Tuesday, September 9, 2008

The New York Post Got it Right?

Not that I'm as rabid as Keith Olbermann when it comes to Rupert Murdoch, but I just don't usually turn to Murdoch's media outlets for political news or opinion unless I want to learn how the other side is thinking. However, I've started checking the RealClearPolitics.com homepage every day for the poll numbers since being shown this website by a friend of couple of weeks ago (I apologize for being so far behind everyone else!) and came across a really good piece by the very liberal Kirsten Powers (she often subs for Colmes on Hannity and Colmes) from this morning' NY Post. She lays into both Obama and the national press corps for blowing their response to the Palin nomination with the most cogent analysis thus far. I've a feeling that as a woman, the ostensible dismissal out of hand of this "unknown" governor and the comparisons to Dan Quayle quite incensed liberal women like Powers, who are tired of women being underestimated by the establishment:

"Lured by the McCain camp, Obama supporters engaged in an argument about who had more overall experience - the top of the Democratic ticket or the bottom of the GOP ticket. This diminished Obama.

"Meanwhile, the media lit up in all their cultural-elite splendor.

"Alaska? they sneered. It has the population of Las Vegas! Funny how the coastal elite only sneers at red states with small populations. Howard Dean hailed from a blue state with almost the same population as Alaska and was a national phenomenon and front-runner for the presidency. Joe Biden's Delaware has a similarly small population - but no mocking was forthcoming there."

The week of the Democratic convention, Maureen Dowd and Eugene Robinson described the Democratic zeitgeist during that week. Taking different routes, both concluded that many of the Democrats had a foreboding feeling that something was bound to go wrong for the Democrats. Even in this Democratic year with an unpopular president, an economy on the skids, and wars without end in two distant lands, the Dems just could not allow themselves to feel hopeful or positive that this is their year. The columns perfectly described my own dread that something was bound to go wrong. Friday of that week, following Obama's knockout convention speech, the McCain campaign announced that Alaska Governor Sarah Palin would be McCain's vice presidential choice, and the hand wringing began in earnest!

It's as though my worst fears were realized. See I told you so! The Dems just can't win at presidential politics! And now that I'm of a mind to criticize the Obama campaign and the Dems in general for being caught flat footed regarding the Palin nomination, I was pleased to read Kirsten Powers' piece linked to on the RCP homepage today. I'm reminded that I felt this way during the primaries and my man still came through ultimately, but in watching this campaign rev up, anyonoe can see that the Dems don't play hardball like Republicans do.
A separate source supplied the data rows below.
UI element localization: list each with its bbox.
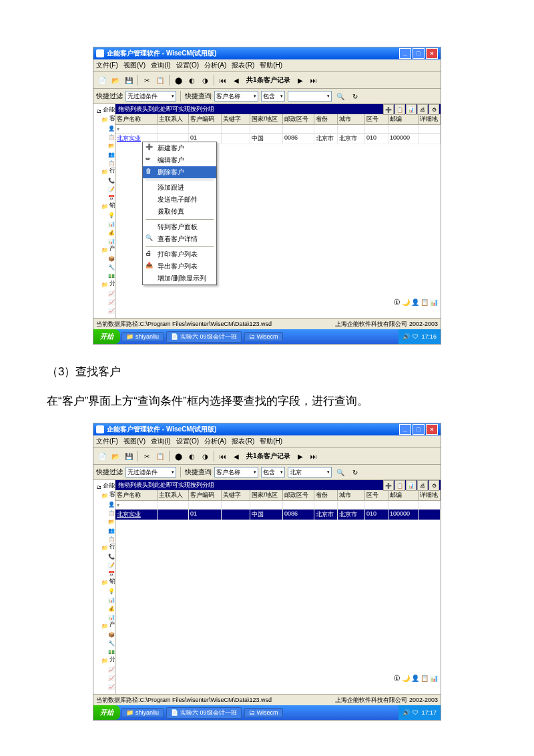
task-item[interactable]: 📁shiyanliu (121, 332, 164, 341)
tree-node[interactable]: 🗂企能客户管理软件 (95, 106, 113, 114)
grid-tool-icon[interactable]: 🖨 (417, 104, 428, 115)
col-header[interactable]: 邮编 (388, 114, 419, 124)
col-header[interactable]: 客户名称 (115, 490, 158, 500)
context-menu-item[interactable]: 拨取传真 (143, 206, 216, 218)
tree-node[interactable]: 📈销售漏斗模型分析 (95, 673, 113, 681)
grid-tool-icon[interactable]: ➕ (383, 480, 394, 491)
tool-circle2-icon[interactable]: ◐ (186, 450, 198, 462)
tree-node[interactable]: 👤客户 (95, 499, 113, 508)
tree-node[interactable]: 📁客户管理 (95, 114, 113, 123)
tree-node[interactable]: 🗂企能客户管理软件 (95, 482, 113, 490)
tree-node[interactable]: 📂分组 (95, 516, 113, 525)
tree-node[interactable]: 📁产品管理 (95, 244, 113, 253)
start-button[interactable]: 开始 (93, 705, 120, 720)
menu-view[interactable]: 视图(V) (123, 437, 146, 446)
minimize-button[interactable]: _ (399, 424, 411, 435)
col-header[interactable]: 区号 (365, 490, 388, 500)
tree-node[interactable]: 📋联系人列表 (95, 534, 113, 542)
grid-tool-icon[interactable]: 📋 (394, 104, 405, 115)
search-icon[interactable]: 🔍 (334, 90, 346, 102)
task-item[interactable]: 📁shiyanliu (121, 708, 164, 717)
col-header[interactable]: 邮政区号 (283, 114, 314, 124)
tool-save-icon[interactable]: 💾 (123, 450, 135, 462)
col-header[interactable]: 客户名称 (115, 114, 158, 124)
tree-node[interactable]: 📋联系人列表 (95, 158, 113, 166)
tool-new-icon[interactable]: 📄 (96, 450, 108, 462)
col-header[interactable]: 主联系人 (158, 490, 189, 500)
tool-icon[interactable]: 👤 (411, 299, 419, 306)
tool-icon[interactable]: 🛈 (394, 675, 400, 682)
tree-node[interactable]: 📊销售明细 (95, 236, 113, 244)
col-header[interactable]: 省份 (314, 490, 338, 500)
menu-query[interactable]: 查询(I) (151, 437, 170, 446)
context-menu-item[interactable]: ✏编辑客户 (143, 154, 216, 166)
tree-node[interactable]: 📁行动管理 (95, 542, 113, 551)
tool-copy-icon[interactable]: 📋 (154, 74, 166, 86)
query-value-input[interactable]: 北京 (288, 467, 332, 478)
minimize-button[interactable]: _ (399, 48, 411, 59)
tree-node[interactable]: 📈销售主旨分析 (95, 288, 113, 297)
filter-cell[interactable]: ▾ (115, 501, 158, 509)
menu-file[interactable]: 文件(F) (96, 437, 118, 446)
nav-tree[interactable]: 🗂企能客户管理软件📁客户管理👤客户📋客户列表📂分组👥联系人📋联系人列表📁行动管理… (93, 104, 115, 318)
tool-circle3-icon[interactable]: ◑ (199, 450, 211, 462)
col-header[interactable]: 省份 (314, 114, 338, 124)
contain-combo[interactable]: 包含 (261, 467, 285, 478)
col-header[interactable]: 详细地 (419, 114, 441, 124)
tool-circle2-icon[interactable]: ◐ (186, 74, 198, 86)
tree-node[interactable]: 📋客户列表 (95, 132, 113, 140)
contain-combo[interactable]: 包含 (261, 91, 285, 102)
col-header[interactable]: 城市 (338, 490, 365, 500)
tree-node[interactable]: 📁分析 (95, 279, 113, 288)
grid-tool-icon[interactable]: ⚙ (429, 104, 439, 115)
context-menu-item[interactable]: 转到客户面板 (143, 221, 216, 233)
tree-node[interactable]: 📈销售主旨分析 (95, 664, 113, 673)
tool-circle3-icon[interactable]: ◑ (199, 74, 211, 86)
refresh-icon[interactable]: ↻ (349, 90, 361, 102)
filter-cell[interactable]: ▾ (115, 125, 158, 133)
task-item[interactable]: 🗂Wisecm (244, 332, 283, 341)
tool-cut-icon[interactable]: ✂ (141, 450, 153, 462)
tree-node[interactable]: 📞联系活动 (95, 175, 113, 184)
grid-tool-icon[interactable]: ⚙ (429, 480, 439, 491)
task-item[interactable]: 🗂Wisecm (244, 708, 283, 717)
tree-node[interactable]: 💰销售 (95, 227, 113, 236)
tree-node[interactable]: 📁销售管理 (95, 577, 113, 586)
menu-help[interactable]: 帮助(H) (260, 437, 282, 446)
tree-node[interactable]: 🔧服务反馈 (95, 638, 113, 646)
tool-open-icon[interactable]: 📂 (109, 450, 121, 462)
context-menu-item[interactable]: 📤导出客户列表 (143, 260, 216, 272)
task-item[interactable]: 📄实验六 09级会计一班 (166, 707, 242, 719)
tree-node[interactable]: 💵费用 (95, 646, 113, 655)
tool-icon[interactable]: 📋 (421, 675, 429, 682)
nav-first-icon[interactable]: ⏮ (217, 74, 229, 86)
tree-node[interactable]: 📊机会明细 (95, 594, 113, 603)
tool-icon[interactable]: 👤 (411, 675, 419, 682)
tree-node[interactable]: 👤客户 (95, 123, 113, 132)
tool-icon[interactable]: 🛈 (394, 299, 400, 306)
tree-node[interactable]: 📝历史记录 (95, 560, 113, 568)
menu-query[interactable]: 查询(I) (151, 61, 170, 70)
close-button[interactable]: × (426, 48, 438, 59)
grid-tool-icon[interactable]: 📊 (406, 480, 417, 491)
nav-next-icon[interactable]: ▶ (294, 74, 306, 86)
tree-node[interactable]: 📅日历 (95, 568, 113, 577)
grid-tool-icon[interactable]: ➕ (383, 104, 394, 115)
nav-prev-icon[interactable]: ◀ (230, 74, 242, 86)
menu-help[interactable]: 帮助(H) (260, 61, 282, 70)
nav-last-icon[interactable]: ⏭ (308, 450, 320, 462)
menu-analysis[interactable]: 分析(A) (204, 61, 226, 70)
col-header[interactable]: 邮编 (388, 490, 419, 500)
task-item[interactable]: 📄实验六 09级会计一班 (166, 331, 242, 343)
tree-node[interactable]: 📦产品 (95, 629, 113, 638)
col-header[interactable]: 国家/地区 (250, 114, 283, 124)
tree-node[interactable]: 📁客户管理 (95, 490, 113, 499)
tree-node[interactable]: 📈销售漏斗模型分析 (95, 297, 113, 305)
context-menu-item[interactable]: 发送电子邮件 (143, 194, 216, 206)
tray-icon[interactable]: 🛡 (413, 709, 419, 716)
grid-tool-icon[interactable]: 🖨 (417, 480, 428, 491)
tree-node[interactable]: 👥联系人 (95, 525, 113, 534)
tree-node[interactable]: 📈销售构成分析 (95, 305, 113, 314)
col-header[interactable]: 客户编码 (189, 490, 222, 500)
maximize-button[interactable]: □ (413, 48, 425, 59)
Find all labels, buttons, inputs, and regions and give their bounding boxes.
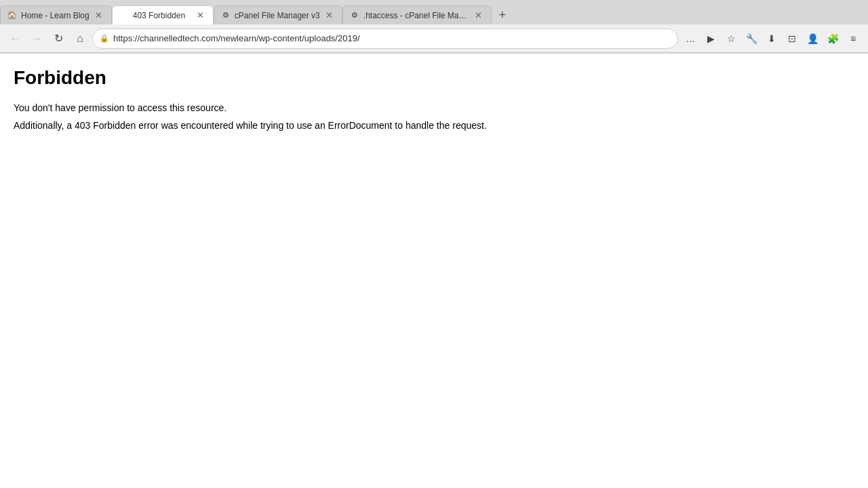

Republicans care about winning and Democrats care about playing by the rules. Remember that that is how Obama won the nomination, not by dispatching his opponent but by playing a slightly better game and appealing to the judges.

Imagine if Obama loses the "I told you so's" about not picking HRC as his running mate! Even Gloria Steinem might have to retract her statement that "women are never frontrunners." But I doubt she would since she's determined that Sarah Palin is the wrong kind of woman. What arrogance! Palin (I know she's not at the top of the ticket but I've fallen into the conceit that this race is between Palin and Obama, the other two old white men notwithstanding) might just deserve to win because she's shown she's willing to fight for it, unlike our languid candidate. Ironic that Palin's ascent absolutely defies Steinem's setup argument in her NY Times piece, but that's because Steinem ignores the fact that politics is about taking advantage of opportunities, not just being right.